Bug 71699

Summary: malloc() fails: OOM crashes SMP kernel when swap enabled
Product: [Retired] Red Hat Linux Reporter: josip
Component: kernelAssignee: Arjan van de Ven <arjanv>
Status: CLOSED CURRENTRELEASE QA Contact: Brian Brock <bbrock>
Severity: high Docs Contact:
Priority: medium    
Version: 7.3   
Target Milestone: ---   
Target Release: ---   
Hardware: i686   
OS: Linux   
Whiteboard:
Fixed In Version: Doc Type: Bug Fix
Doc Text:
Story Points: ---
Clone Of: Environment:
Last Closed: 2004-09-30 15:39:50 UTC Type: ---
Regression: --- Mount Type: ---
Documentation: --- CRM:
Verified Versions: Category: ---
oVirt Team: --- RHEL 7.3 requirements from Atomic Host:
Cloudforms Team: --- Target Upstream Version:
Embargoed:
Attachments:
Description Flags
Test program: uses all successfully malloc'd memory none

Description josip 2002-08-16 21:00:45 UTC
From Bugzilla Helper:
User-Agent: Mozilla/4.79 [en] (X11; U; Linux 2.4.18-5 i686)

Description of problem:
Our SMP machines completely lock up with high probability when a program tries
to allocate more memory than the system is willing to give AND swap is enabled.

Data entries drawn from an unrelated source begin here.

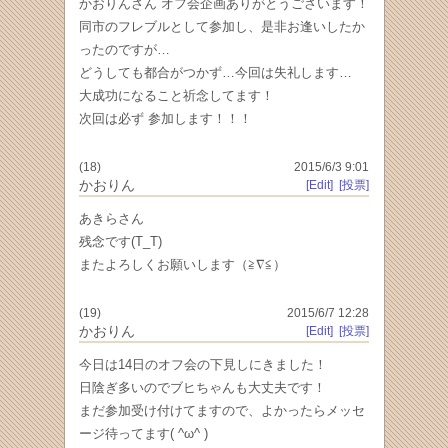
かおりんさん オフ会企画ありがとうごさいます！
同市のフレブルとして参加し、是非お逢いしたか
ったのですが…
どうしても都合がつかず…今回は失礼します…
大成功になること祈念してます！
次回は必ず 参加します！！！
(18)
2015/6/3 9:01
かおりん
[Edit]
[投票]
あきらさん
残念です(T_T)
またよろしくお願いします（≧∇≦）
(19)
2015/6/7 12:28
かおりん
[Edit]
[投票]
今日は14日のオフ会の下見しにきました！
日陰ぎ多いのでブヒちゃんも大丈夫です！
まだ参加受け付けてますので、よかったらメッセ
ージ待ってます( ^ω^ )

The first problem is that malloc() fails to set up errno properly when no more
memory is avalable.  As warned by the malloc() man page, instead of catching the
error, the offending process is killed by kernel's "Out of memory" killer:

Aug 16 15:35:13 server kernel: Out of Memory: Killed process 4777 (ffm).

The second, much more troubling problem is that with high probability our SMP
machines with swap enabled can crash (completely lock up, not respond to magic
SysRq, leave nothing in logs, etc.) when a process runs into this condition. 
Only a hardware reset can restore the machine to life.  If the test is done
after "swapoff -a" then our machine generally kills the process before crashing,
but with swap enabled crashes are very probable.  The MALLOC_CHECK_ environment
variable setting does NOT help catch malloc() problems of this type: OOM killer
still gets to kill the process (w/swap off) or the SMP kernel crashes with high
probability (w/swap on).

FYI, this problem crashed all 16 of our dual PIII/500 machines w/440BX chipset
and 512MB RAM, as well as 12 out of 16 dual PIII/800 machines w/ServerWorks LE
chipset and 1024MB RAM.  In all cases, the total available swap space (a pair of
partitions on IDE drives) was larger than twice the physical RAM.

My recommendation: FIX malloc() to conform to Unix98 standard.  Optimistic
memory allocation strategy is a disaster: OOM killer cannot be a substitute for
properly returning error codes encountered in malloc().


Version-Release number of selected component (if applicable):
Red Hat 7.3
Linux kernel 2.4.18-5smp
glibc-2.2.5-37


How reproducible:
Always

Steps to Reproduce:
1. Run on SMP-i686 machine with swap disabled, kernel 2.4.18-5smp,
glibc-2.2.5-37
2. Run program that tries to allocate & touch as much memory as it can
3. Do 'swapon -a', run again... and probably crash the system
	

Actual Results:  With swap off, malloc() fails to set errno and keeps on
returning non-NULL pointers until the process is killed by kernel's OOM killer. 
With swap enabled, the OOM killer apparently does not help, and our SMP machines
crash with high probability (75-100%) when OOM state is reached.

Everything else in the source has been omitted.